Let’s see how that works.  Suppose that Smith, Jones and Robinson are the candidates for the Left party, which is doing well this time, while Brown, Green and White are standing for the Right party, which is lagging. Smith (a prominent local character) is more popular than Jones (a relative newcomer of whom little is known), while Robinson (whose controversial twitter stream has annoyed many people) is least popular of the three.   As the votes are counted the popular Smith is the first to reach the quota (more than one quarter of the votes cast).  Smith is elected, and surplus votes are diverted to the Jones pile.  

Even with that boost, perhaps neither Jones nor anyone else makes quota.   For the lagging Right party, Brown is the most popular candidate, followed by Green and then White, so the unfortunate White has the smallest number of 1st preference votes and is eliminated, their votes going to Brown who now makes quota.  Robinson is eliminated next,  their votes going to Jones who narrowly beats Green.   Yes, proportionality has worked, after a fashion, in that the town has elected two Left and one Right MP,  but it has done more than that: it has chosen between the candidates within the parties.

Everybody’s vote counts. There may be cases where a ballot is not counted for the voters preferred party – because the candidate made quota or dropped off the bottom – but their 4-5-6 ranking is used to express a preference as to which candidate of their non-preferred party gets elected. And so far we’ve ignored cross-party voting, which will strengthen the effect: voters are not tied to party allegiance and may vote for a popular individual despite their party.

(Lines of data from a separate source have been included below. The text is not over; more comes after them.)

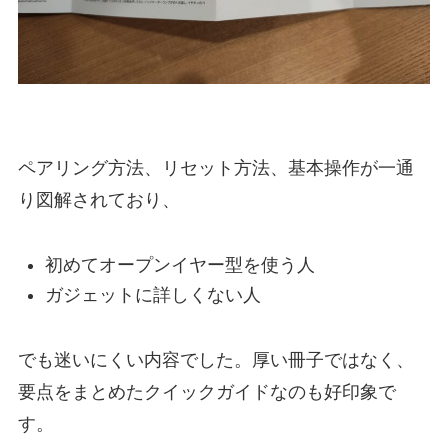
ペアリング方法、リセット方法、基本操作が一通
り図解されており、
初めてオープンイヤー型を使う人
ガジェットに詳しくない人
でも迷いにくい内容でした。厚い冊子ではなく、
要点をまとめたクイックガイドなのも好印象で
す。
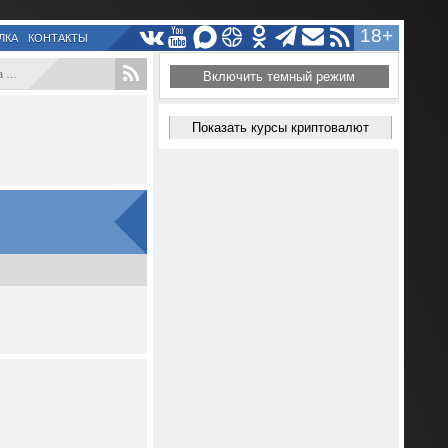
18+
ЛКА
КОНТАКТЫ
..
Включить темный режим
Показать курсы криптовалют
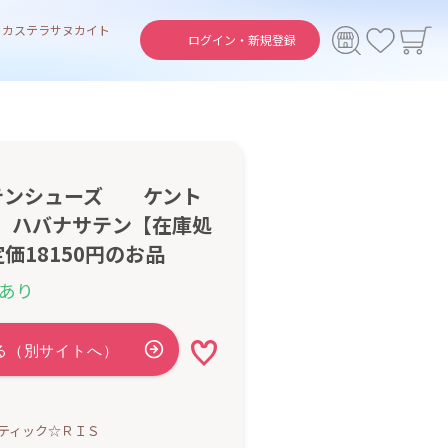
ト
カステラ
サヌカイト
ログイン・
新規登録
テンシューズ ケント
 ハバナサテン【在庫処
価18150円のお品
あり
ティック☆ＲＩＳ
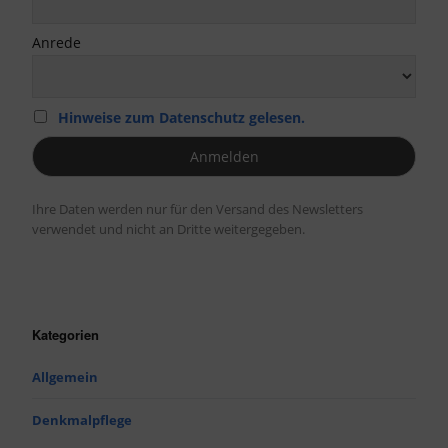
Anrede
Hinweise zum Datenschutz gelesen.
Ihre Daten werden nur für den Versand des Newsletters
verwendet und nicht an Dritte weitergegeben.
Kategorien
Allgemein
Denkmalpflege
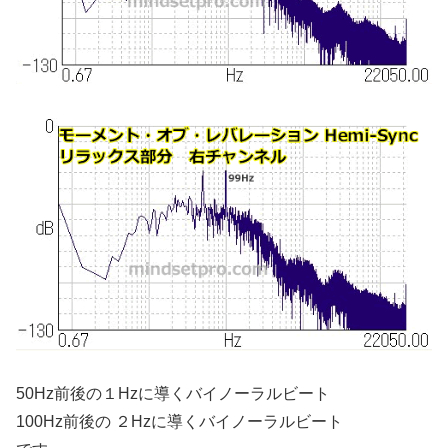
50Hz前後の１Hzに導くバイノーラルビート
100Hz前後の ２Hzに導くバイノーラルビート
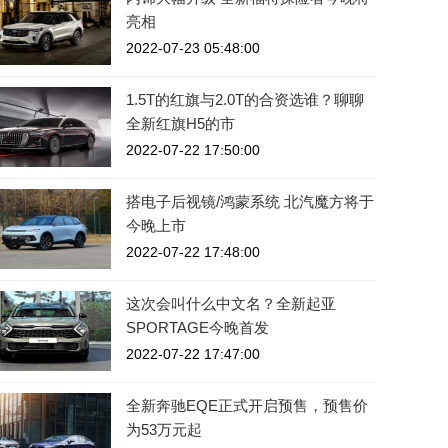
亮相
2022-07-23 05:48:00
1.5T的红旗与2.0T的合资选谁？聊聊
全新红旗H5的市
2022-07-22 17:50:00
搭电子后视镜/鸿蒙系统 北汽魔方将于
今晚上市
2022-07-22 17:48:00
这次会叫什么中文名？全新起亚
SPORTAGE今晚首发
2022-07-22 17:47:00
全新奔驰EQE正式开启预售，预售价
为53万元起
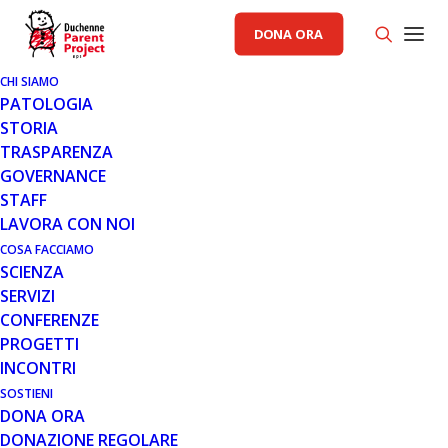
DONA ORA
CHI SIAMO
PATOLOGIA
STORIA
TRASPARENZA
GOVERNANCE
STAFF
LAVORA CON NOI
COSA FACCIAMO
SCIENZA
SERVIZI
CONFERENZE
PROGETTI
INCONTRI
SOSTIENI
DONA ORA
NOTIZIE
,
PROGETTI
DONAZIONE REGOLARE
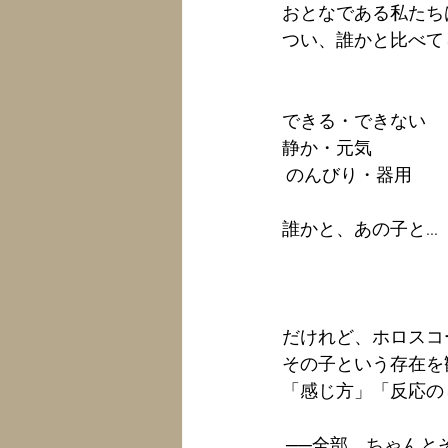
おとなである私たち
つい、誰かと比べて
できる・できない
静か・元気
 のんびり・器用
誰かと、あの子と...
だけれど、ホロスコ
その子という存在を
「感じ方」「反応の
 ──全部、ちゃん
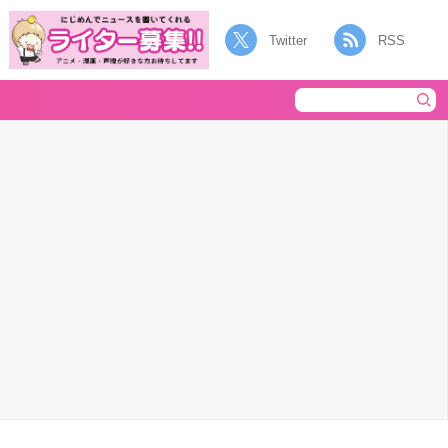
Twitter
RSS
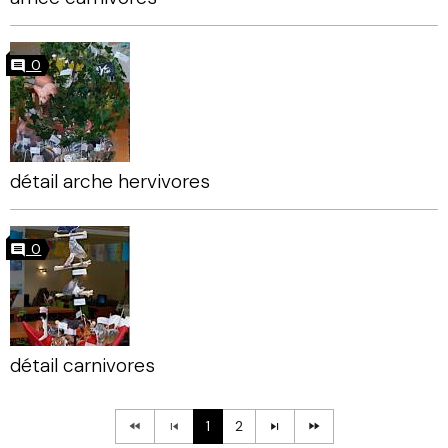
0
détail arche hervivores
0
détail carnivores
1
2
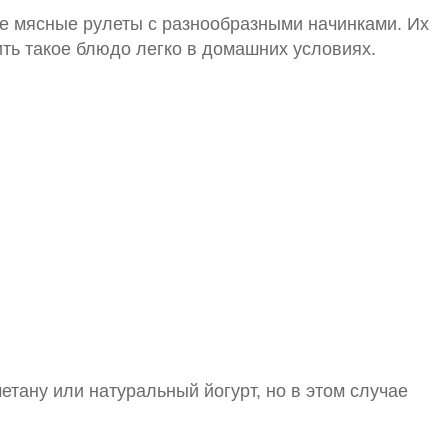
ые мясные рулеты с разнообразными начинками. Их
ить такое блюдо легко в домашних условиях.
етану или натуральный йогурт, но в этом случае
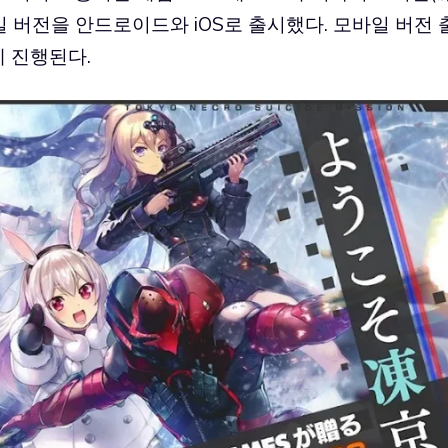
 모바일 버전을 안드로이드와 iOS로 출시했다. 모바일 버전 
께 진행된다.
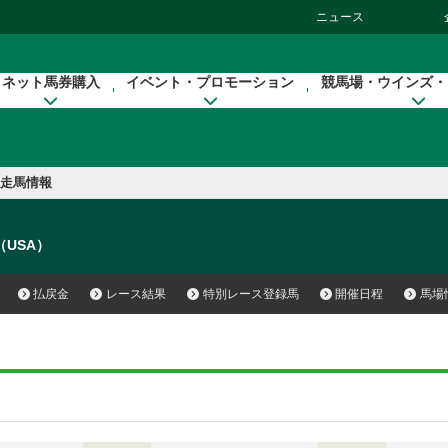
ニュース
ネット馬券購入
イベント・プロモーション
競馬場・ウインズ・
走馬情報
o（USA）
払戻金
レース結果
特別レース登録馬
開催日程
馬場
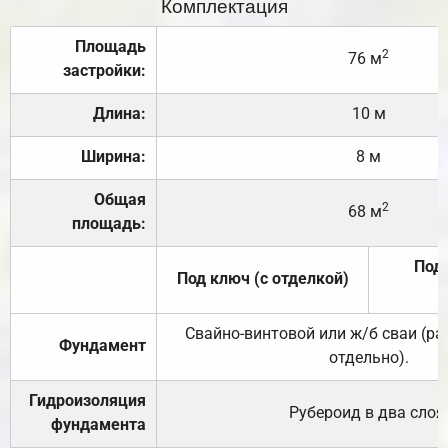
Комплектация
Площадь
2
76 м
застройки:
Длина:
10 м
Ширина:
8 м
Общая
2
68 м
площадь:
Под 
Под ключ (с отделкой)
Свайно-винтовой или ж/б сваи (р
Фундамент
отдельно).
Гидроизоляция
Рубероид в два слоя
фундамента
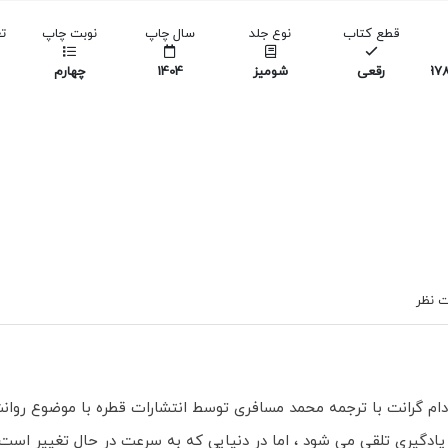
قطع کتاب
نوع جلد
سال چاپ
نوبت چاپ
ت
978
رقعی
شومیز
1404
چهارم
 نظر
آدام گرانت با ترجمه محمد مسافری توسط انتشارات قطره با موضوع رو
 یادگیری تلقی می شود ، اما در دنیایی که به سرعت در حال تغییر ا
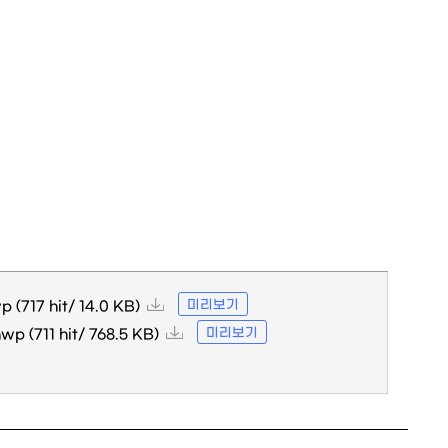
미리보기
wp
(717 hit/ 14.0 KB)
미리보기
hwp
(711 hit/ 768.5 KB)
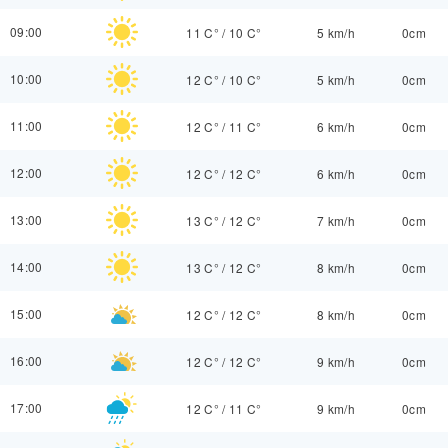
09:00
11 C°
/
10 C°
5 km/h
0cm
10:00
12 C°
/
10 C°
5 km/h
0cm
11:00
12 C°
/
11 C°
6 km/h
0cm
12:00
12 C°
/
12 C°
6 km/h
0cm
13:00
13 C°
/
12 C°
7 km/h
0cm
14:00
13 C°
/
12 C°
8 km/h
0cm
15:00
12 C°
/
12 C°
8 km/h
0cm
16:00
12 C°
/
12 C°
9 km/h
0cm
17:00
12 C°
/
11 C°
9 km/h
0cm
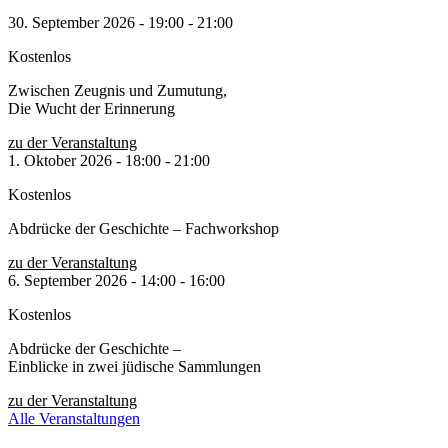
30. September 2026
-
19:00
-
21:00
Kostenlos
Zwischen Zeugnis und Zumutung,
Die Wucht der Erinnerung
zu der Veranstaltung
1. Oktober 2026
-
18:00
-
21:00
Kostenlos
Abdrücke der Geschichte – Fachworkshop
zu der Veranstaltung
6. September 2026
-
14:00
-
16:00
Kostenlos
Abdrücke der Geschichte –
Einblicke in zwei jüdische Sammlungen
zu der Veranstaltung
Alle Veranstaltungen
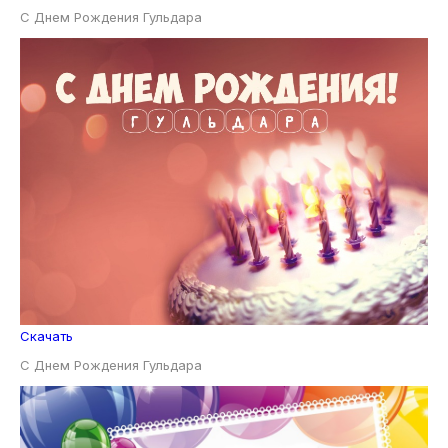
С Днем Рождения Гульдара
Скачать
С Днем Рождения Гульдара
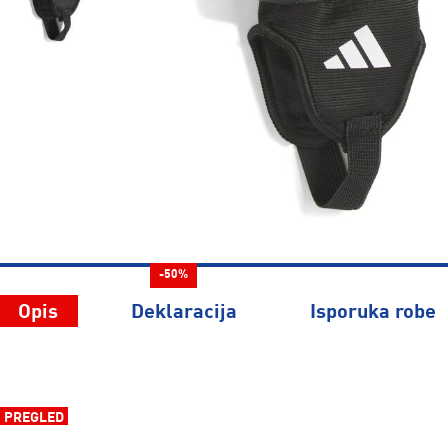
-50%
Opis
Deklaracija
Isporuka robe
PREGLED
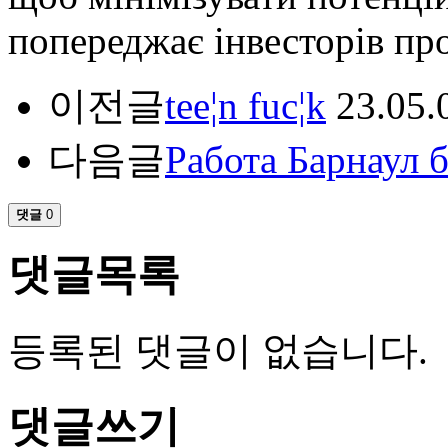
попереджає інвесторів пр
이전글
tee¦n fuc¦k
23.05.
다음글
Работа Барнаул б
댓글
0
댓글목록
등록된 댓글이 없습니다.
댓글쓰기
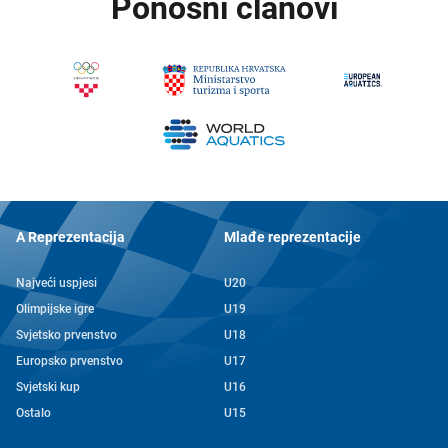
Ponosni članovi
A Reprezentacija
Mlađe reprezentacije
Najveći uspjesi
U20
Olimpijske igre
U19
Svjetsko prvenstvo
U18
Europsko prvenstvo
U17
Svjetski kup
U16
Ostalo
U15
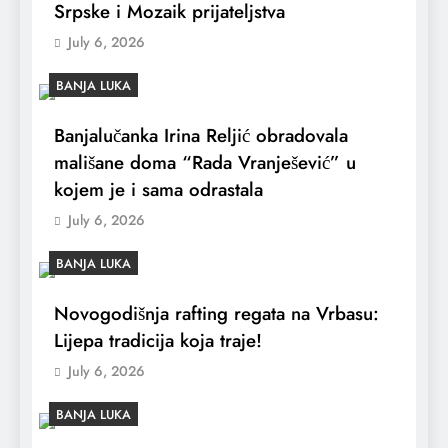
Srpske i Mozaik prijateljstva
July 6, 2026
BANJA LUKA
Banjalučanka Irina Reljić obradovala
mališane doma “Rada Vranješević” u
kojem je i sama odrastala
July 6, 2026
BANJA LUKA
Novogodišnja rafting regata na Vrbasu:
Lijepa tradicija koja traje!
July 6, 2026
BANJA LUKA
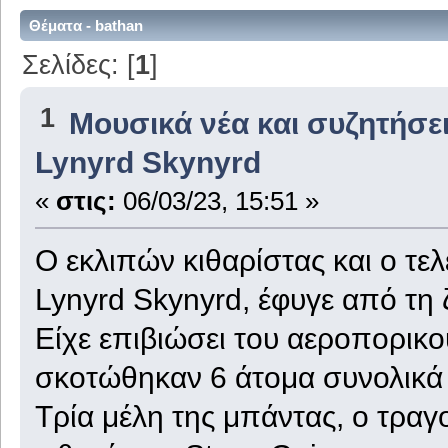
Θέματα - bathan
Σελίδες: [
1
]
1
Μουσικά νέα και συζητήσε
Lynyrd Skynyrd
«
στις:
06/03/23, 15:51 »
Ο εκλιπών κιθαρίστας και ο τελ
Lynyrd Skynyrd, έφυγε από τη 
Είχε επιβιώσει του αεροπορικ
σκοτώθηκαν 6 άτομα συνολικά
Τρία μέλη της μπάντας, ο τραγ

STV also gives a much-needed voice to the majority. There is much – valid – complaint that in a ‘safe’ seat, voters for the losing parties have no say. But voters for the winning party have no say either.  The candidate is appointed by a small selection committee, or by party headquarters.  With STV it may still be effectively built-in that a party is bound to get a seat, but which of the candidates benefits from this is in the hands of the voters. Candidates – and sitting MPs – are going to realise this. They will be aware that they are answerable to the electorate rather than the party machinery. Today a Tory MP in the shires or a Labour MP in the industrial north knows that it would take major misbehaviour on their part to make voters switch party and thereby lose their seat, but with STV they will need to fear a switch in preference within the party ticket, and will treat their voters with much more respect.

This will change the dynamic of elections. Candidates will have to appeal to the electorate not just for their party but for themselves. Bright young SPADs who work the system within the party organisation to get onto the candidate list will also have to appeal to the electors if they’re going to get elected.  It’s worth noting that this dynamic is the opposite to the ‘party list’ system. You sometimes hear people object to PR because it gives control to the party rather than the voter; this applies to the list system but for STV it’s just the opposite.

Hopefully, in 100 years time “safe seats” will have gone the way of rotten boroughs and be consigned to history. STV can make that happen, giving choice to the people rather than the party machinery.